» Exercise description: Where does "means" occur in the listing? Copy every line that holds it.

*** Opening Records supplied ***

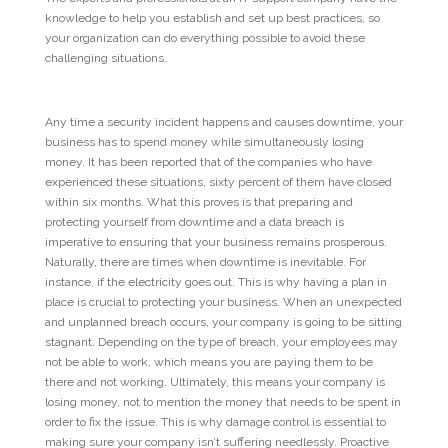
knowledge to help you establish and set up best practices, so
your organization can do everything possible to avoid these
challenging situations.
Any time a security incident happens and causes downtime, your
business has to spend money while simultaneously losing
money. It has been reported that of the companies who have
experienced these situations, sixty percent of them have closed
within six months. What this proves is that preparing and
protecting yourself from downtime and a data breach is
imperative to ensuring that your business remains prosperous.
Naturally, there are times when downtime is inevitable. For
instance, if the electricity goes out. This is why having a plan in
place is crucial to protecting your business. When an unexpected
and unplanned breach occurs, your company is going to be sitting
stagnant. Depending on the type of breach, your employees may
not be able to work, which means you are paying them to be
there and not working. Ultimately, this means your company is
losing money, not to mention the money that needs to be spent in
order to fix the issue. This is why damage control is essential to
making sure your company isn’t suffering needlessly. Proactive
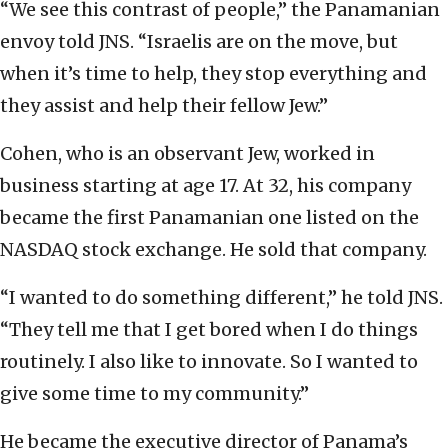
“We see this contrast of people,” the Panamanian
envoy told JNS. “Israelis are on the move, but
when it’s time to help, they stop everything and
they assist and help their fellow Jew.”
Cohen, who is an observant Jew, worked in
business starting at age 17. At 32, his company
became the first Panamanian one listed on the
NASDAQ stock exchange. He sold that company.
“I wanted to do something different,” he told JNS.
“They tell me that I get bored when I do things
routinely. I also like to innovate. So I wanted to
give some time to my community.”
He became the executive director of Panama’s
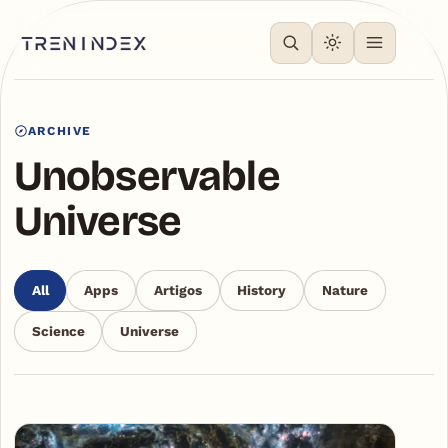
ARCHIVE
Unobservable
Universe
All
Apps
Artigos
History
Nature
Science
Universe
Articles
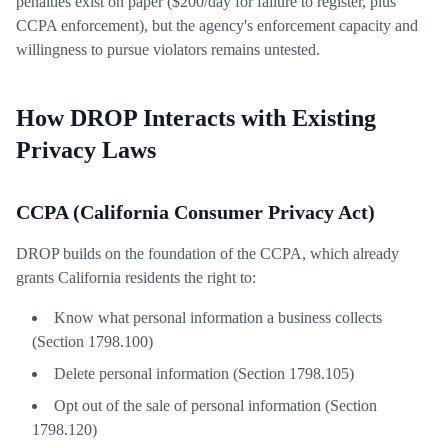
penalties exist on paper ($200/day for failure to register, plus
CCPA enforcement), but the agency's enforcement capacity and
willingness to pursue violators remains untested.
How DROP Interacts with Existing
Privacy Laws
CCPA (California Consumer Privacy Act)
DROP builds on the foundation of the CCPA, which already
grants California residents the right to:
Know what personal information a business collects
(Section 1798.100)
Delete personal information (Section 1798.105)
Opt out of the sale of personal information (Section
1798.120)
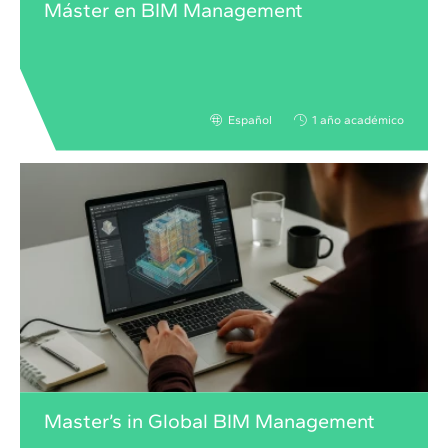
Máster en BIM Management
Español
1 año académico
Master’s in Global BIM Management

*** Closing Records supplied ***
*** Opening Records supplied ***

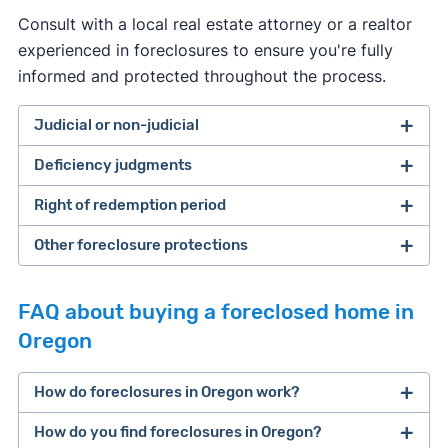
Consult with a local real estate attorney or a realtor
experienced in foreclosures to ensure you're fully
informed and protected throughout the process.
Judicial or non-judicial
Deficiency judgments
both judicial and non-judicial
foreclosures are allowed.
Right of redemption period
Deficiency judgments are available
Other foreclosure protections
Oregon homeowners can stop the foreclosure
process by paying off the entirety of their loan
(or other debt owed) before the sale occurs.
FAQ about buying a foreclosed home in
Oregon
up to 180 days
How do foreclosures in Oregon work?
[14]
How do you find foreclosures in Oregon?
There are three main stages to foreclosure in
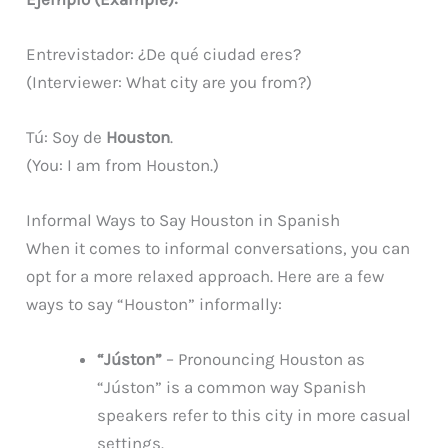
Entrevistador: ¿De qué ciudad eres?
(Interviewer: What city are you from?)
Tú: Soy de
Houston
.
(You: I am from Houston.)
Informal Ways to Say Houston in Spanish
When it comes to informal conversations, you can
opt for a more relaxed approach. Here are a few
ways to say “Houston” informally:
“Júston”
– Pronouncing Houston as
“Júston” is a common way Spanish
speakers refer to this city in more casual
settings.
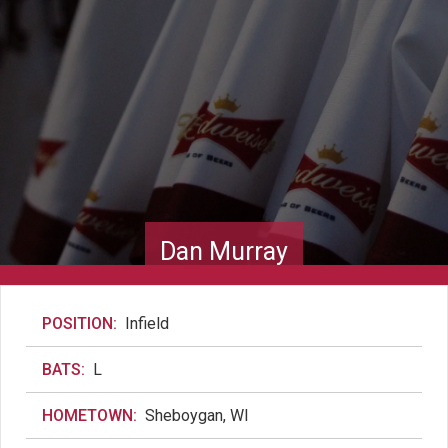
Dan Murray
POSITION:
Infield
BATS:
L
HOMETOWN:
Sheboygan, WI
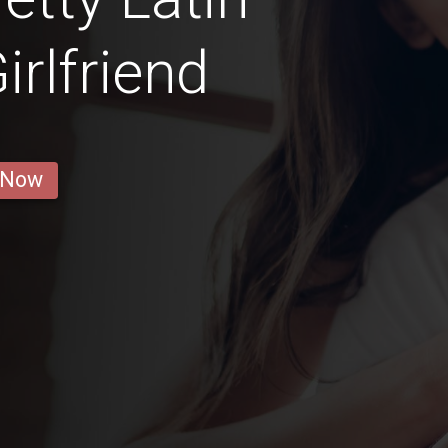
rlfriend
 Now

*** Closing Records supplied ***

» Output of the task:
not be able to work, which means you are paying them to be
there and not working. Ultimately, this means your company is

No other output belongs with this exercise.